The issue of prisoners has been a sore point as the neighboring countries seek to recalibrate their relations following the ouster of former Syrian President Bashar Assad in a lightning offensive by Islamist-led insurgents in December 2024. Former insurgent leader Ahmad Al-Sharaa is now Syria’s interim president.
Lebanon and Syria have a complicated history with grievances on both sides. Many Lebanese resent the decades-long occupation of their country by Syrian forces that ended in 2005. Many Syrians resent the role played by the Lebanese militant group Hezbollah when it entered Syria’s civil war in defense of Assad’s government.
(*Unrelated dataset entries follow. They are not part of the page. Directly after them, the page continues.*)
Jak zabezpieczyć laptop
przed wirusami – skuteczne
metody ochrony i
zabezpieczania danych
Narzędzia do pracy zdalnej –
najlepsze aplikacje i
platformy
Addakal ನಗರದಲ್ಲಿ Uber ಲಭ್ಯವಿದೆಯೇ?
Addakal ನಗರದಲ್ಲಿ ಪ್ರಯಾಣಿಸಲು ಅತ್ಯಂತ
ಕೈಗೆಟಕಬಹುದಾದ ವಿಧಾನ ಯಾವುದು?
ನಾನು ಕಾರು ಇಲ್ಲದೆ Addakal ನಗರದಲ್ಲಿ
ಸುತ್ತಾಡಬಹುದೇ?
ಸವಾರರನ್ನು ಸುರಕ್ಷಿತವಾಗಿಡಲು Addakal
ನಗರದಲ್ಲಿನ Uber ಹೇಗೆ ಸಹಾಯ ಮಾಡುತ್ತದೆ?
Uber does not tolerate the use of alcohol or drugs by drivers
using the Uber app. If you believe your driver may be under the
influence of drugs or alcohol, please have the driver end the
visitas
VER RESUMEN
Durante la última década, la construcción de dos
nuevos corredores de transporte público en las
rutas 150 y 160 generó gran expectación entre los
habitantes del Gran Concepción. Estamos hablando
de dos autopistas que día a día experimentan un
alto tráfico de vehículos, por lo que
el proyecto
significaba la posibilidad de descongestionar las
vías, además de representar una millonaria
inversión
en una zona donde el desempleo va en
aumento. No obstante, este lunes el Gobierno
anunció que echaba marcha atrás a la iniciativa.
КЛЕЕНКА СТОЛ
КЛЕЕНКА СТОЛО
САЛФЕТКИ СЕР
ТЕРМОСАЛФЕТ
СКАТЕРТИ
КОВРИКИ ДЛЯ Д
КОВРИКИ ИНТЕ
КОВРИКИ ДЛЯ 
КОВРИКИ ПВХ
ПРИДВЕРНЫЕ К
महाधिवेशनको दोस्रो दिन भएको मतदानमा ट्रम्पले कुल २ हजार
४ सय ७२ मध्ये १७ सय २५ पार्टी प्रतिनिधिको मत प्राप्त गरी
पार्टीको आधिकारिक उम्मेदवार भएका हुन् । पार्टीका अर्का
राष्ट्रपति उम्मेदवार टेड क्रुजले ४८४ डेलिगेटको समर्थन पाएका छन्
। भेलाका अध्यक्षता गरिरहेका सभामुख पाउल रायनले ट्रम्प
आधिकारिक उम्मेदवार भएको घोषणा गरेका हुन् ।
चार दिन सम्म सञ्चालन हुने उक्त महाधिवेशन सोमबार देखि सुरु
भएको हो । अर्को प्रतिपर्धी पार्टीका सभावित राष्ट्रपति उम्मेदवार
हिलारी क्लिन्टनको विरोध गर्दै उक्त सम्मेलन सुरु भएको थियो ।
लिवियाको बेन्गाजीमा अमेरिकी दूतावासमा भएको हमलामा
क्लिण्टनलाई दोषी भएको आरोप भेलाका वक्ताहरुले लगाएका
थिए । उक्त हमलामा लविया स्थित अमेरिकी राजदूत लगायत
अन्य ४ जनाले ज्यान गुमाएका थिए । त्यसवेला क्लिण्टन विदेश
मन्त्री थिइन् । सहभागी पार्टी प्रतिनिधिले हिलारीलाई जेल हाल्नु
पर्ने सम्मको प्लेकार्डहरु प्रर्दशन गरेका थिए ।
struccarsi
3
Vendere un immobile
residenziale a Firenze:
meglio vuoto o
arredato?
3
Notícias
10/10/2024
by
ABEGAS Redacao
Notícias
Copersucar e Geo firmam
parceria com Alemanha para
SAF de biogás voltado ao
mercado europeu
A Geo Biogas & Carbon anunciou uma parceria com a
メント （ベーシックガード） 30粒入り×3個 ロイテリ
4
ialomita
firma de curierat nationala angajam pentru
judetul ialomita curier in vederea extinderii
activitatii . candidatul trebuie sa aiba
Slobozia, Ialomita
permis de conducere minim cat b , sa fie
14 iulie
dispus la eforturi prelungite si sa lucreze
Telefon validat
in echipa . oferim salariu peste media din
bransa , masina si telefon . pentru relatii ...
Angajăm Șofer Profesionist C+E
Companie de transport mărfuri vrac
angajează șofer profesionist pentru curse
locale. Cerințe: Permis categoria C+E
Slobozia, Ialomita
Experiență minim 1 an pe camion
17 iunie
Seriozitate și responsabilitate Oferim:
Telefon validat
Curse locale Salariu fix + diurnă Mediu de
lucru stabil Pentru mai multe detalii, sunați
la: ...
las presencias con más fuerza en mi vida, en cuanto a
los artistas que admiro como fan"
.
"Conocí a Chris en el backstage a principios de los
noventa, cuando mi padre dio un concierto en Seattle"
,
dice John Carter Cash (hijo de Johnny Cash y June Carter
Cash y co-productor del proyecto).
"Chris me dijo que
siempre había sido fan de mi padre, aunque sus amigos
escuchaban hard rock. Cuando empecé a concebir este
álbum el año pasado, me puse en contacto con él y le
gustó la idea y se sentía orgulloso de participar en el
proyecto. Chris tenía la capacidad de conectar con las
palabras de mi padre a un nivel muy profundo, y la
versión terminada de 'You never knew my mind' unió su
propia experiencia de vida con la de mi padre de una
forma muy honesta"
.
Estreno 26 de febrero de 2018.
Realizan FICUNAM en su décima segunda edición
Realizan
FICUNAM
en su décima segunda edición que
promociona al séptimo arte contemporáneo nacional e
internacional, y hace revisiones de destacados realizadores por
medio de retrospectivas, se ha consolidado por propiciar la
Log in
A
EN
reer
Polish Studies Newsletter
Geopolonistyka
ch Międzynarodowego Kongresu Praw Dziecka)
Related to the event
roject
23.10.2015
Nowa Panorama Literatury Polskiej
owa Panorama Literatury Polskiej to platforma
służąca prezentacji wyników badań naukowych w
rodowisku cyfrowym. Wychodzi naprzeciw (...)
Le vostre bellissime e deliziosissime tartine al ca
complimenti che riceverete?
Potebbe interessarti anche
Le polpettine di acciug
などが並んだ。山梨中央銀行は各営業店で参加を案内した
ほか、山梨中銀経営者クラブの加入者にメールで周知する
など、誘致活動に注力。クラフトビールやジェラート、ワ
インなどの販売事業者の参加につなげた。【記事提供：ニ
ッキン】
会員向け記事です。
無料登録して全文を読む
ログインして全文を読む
A key obstacle to warming relations has been the fate of about 2,000 Syrians in Lebanese prisons, including some 800 held over attacks and shootings, many without trial. Damascus had asked Beirut to hand them over to continue their prison terms in Syria, but Lebanese judicial officials said Beirut would not release any attackers and that each must be studied and resolved separately.
The deal approved Friday appeared to resolve that tension. Lebanese Information Minister Paul Morcos said other issues remain to be resolved between the two countries, including the fate of Lebanese believed to have been disappeared into Syrian prisons during Assad’s rule and the demarcation of the border between the two countries.
Lebanon’s Deputy Prime Minister Tarek Mitri told reporters after the Cabinet meeting that about 300 prisoners would be transferred as a result of the agreement.
Protesters gathered in a square below the government palace in downtown Beirut ahead of the Cabinet vote to call for amnesty for Lebanese prisoners, including some who joined militant groups fighting against Assad in Syria. Some of the protesters called for the release of Sunni cleric Ahmad Al-Assir, imprisoned for his role in 2013 clashes that killed 18 Lebanese army soldiers.
“The state found solutions for the Syrian youth who are heroes and belong to the Syrian revolution who have been imprisoned for 12 years,” said protester Khaled Al- Bobbo. “But in the same files there are also Lebanese detainees. ... We demand that just as they found solutions for the Syrians, they must also find solutions for the people of this country.”